HealthDay News — Jarlsberg cheese consumption might have prophylactic effects on osteopenia and metabolic disease, and these effects appear to be specific to Jarlsberg cheese, according to a study published online Aug. 2 in BMJ Nutrition Prevention & Health.
Noting that daily intake of 57 g of Jarlsberg cheese has been shown to increase total serum osteocalcin (tOC), Helge Einar Lundberg, M.D., from Skjetten Medical Center in Norway, and colleagues examined whether this is a general or specific effect. Sixty-six healthy female volunteers were recruited; 41 were randomly allocated to daily intake of 57 g Jarlsberg (J-group) and 27 to daily intake of 25 to 50 g Camembert (C-group). The C-group was switched to Jarlsberg after six weeks.

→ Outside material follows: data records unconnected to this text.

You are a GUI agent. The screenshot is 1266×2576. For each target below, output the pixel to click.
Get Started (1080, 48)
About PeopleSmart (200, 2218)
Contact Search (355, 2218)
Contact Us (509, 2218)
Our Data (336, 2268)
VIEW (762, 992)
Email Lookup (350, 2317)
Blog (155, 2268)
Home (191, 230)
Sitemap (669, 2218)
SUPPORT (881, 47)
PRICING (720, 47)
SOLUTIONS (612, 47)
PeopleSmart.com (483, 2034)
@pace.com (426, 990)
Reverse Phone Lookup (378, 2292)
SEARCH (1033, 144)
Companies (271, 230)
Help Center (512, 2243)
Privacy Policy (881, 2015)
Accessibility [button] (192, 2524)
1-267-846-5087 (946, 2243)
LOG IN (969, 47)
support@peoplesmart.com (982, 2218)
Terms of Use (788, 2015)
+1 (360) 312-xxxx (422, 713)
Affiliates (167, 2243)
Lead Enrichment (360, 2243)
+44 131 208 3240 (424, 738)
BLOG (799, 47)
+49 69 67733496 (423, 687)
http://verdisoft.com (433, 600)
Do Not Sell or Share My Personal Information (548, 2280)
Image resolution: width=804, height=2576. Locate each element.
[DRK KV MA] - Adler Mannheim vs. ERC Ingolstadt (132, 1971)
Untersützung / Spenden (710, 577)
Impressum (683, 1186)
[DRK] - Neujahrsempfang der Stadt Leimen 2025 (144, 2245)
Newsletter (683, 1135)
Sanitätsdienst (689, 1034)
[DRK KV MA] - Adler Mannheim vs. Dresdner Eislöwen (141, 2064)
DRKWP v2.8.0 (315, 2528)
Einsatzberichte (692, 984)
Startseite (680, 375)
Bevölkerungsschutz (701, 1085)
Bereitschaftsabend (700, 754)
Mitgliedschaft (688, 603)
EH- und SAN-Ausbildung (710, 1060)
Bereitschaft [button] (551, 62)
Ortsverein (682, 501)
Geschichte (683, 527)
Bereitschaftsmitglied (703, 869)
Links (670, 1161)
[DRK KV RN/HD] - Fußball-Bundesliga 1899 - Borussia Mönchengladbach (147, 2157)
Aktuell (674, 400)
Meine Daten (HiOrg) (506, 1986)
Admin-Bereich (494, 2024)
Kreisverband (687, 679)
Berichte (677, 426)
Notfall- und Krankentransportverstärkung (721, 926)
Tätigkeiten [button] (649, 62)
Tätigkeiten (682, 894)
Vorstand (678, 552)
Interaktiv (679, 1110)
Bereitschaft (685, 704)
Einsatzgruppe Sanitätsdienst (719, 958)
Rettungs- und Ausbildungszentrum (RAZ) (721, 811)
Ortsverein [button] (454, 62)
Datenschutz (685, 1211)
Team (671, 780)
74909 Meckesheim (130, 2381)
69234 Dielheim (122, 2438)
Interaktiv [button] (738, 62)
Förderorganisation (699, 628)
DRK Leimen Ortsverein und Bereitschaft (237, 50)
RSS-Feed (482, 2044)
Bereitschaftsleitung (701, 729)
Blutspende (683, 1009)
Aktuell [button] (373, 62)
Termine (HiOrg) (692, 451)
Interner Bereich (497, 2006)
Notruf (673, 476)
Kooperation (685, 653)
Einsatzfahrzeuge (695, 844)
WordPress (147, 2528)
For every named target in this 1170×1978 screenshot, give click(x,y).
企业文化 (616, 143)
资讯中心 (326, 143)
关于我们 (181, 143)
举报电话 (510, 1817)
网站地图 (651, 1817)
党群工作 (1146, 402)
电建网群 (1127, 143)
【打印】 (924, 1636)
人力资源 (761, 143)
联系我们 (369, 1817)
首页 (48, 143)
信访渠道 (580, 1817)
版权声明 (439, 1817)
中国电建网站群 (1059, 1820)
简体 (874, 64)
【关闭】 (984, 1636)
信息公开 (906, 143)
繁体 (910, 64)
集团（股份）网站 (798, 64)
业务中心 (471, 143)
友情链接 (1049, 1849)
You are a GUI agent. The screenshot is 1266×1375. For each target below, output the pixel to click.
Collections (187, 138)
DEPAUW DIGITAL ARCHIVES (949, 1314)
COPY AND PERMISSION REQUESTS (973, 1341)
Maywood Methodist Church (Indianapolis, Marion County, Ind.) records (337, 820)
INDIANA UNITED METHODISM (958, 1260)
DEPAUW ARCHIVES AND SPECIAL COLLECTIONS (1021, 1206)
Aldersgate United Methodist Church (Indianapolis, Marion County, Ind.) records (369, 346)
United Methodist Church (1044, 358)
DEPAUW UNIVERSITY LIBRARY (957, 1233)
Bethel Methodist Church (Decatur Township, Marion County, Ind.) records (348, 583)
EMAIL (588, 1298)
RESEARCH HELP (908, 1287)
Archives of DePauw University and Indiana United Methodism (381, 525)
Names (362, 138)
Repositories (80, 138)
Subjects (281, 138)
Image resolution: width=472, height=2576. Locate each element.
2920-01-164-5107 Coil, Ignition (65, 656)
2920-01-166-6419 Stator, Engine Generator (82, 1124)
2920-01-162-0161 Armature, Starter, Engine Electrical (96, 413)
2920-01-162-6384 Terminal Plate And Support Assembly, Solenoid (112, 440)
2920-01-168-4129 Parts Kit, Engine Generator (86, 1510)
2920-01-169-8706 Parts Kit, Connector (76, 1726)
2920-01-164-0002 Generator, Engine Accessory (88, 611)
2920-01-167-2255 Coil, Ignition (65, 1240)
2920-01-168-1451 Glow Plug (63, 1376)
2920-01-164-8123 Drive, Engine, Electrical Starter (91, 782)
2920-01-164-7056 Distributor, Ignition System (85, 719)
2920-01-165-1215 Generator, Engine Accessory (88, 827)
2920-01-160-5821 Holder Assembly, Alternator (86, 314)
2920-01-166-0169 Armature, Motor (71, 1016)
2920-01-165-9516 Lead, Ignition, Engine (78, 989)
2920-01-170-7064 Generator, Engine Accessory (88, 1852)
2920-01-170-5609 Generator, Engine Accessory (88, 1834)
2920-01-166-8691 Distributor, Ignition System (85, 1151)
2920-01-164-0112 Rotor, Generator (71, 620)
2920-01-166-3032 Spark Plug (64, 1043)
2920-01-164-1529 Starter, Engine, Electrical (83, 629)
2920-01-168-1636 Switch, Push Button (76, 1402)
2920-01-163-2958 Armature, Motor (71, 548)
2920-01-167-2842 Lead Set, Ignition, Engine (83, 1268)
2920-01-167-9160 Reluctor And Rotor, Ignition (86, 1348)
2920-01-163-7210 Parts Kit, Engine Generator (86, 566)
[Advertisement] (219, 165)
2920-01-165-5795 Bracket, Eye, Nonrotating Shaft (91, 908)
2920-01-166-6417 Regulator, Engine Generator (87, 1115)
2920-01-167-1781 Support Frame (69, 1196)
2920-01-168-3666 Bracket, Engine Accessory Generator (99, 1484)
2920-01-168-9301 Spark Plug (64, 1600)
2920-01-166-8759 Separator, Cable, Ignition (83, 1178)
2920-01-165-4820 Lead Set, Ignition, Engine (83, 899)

The researchers found that after six weeks, procollagen type 1 N-terminal propeptide (PINP); tOC; carboxylated osteocalcin (cOC); the osteocalcin ratio, defined as the ratio between cOC and undercarboxylated osteocalcin; and vitamin K2 were significantly increased in the J-group. In the C-group, PINP remained unchanged. The other variables decreased slightly in the C-group, but after switching to Jarlsberg, they increased significantly. Neither group demonstrated changes in serum cross-linked C-telopeptide type I collagen. Both groups had slight increases in serum lipids. Total cholesterol and low-density lipoprotein cholesterol were significantly reduced with switching to Jarlsberg. In the J-group, glycated hemoglobin, Ca++, and Mg++ were significantly reduced but unchanged in the C-group. Significant decreases were seen for glycated hemoglobin and Ca++ with switching to Jarlsberg.
“These effects reflect increased bone anabolism and a possible reduced risk of adverse metabolic outcomes,” the authors write.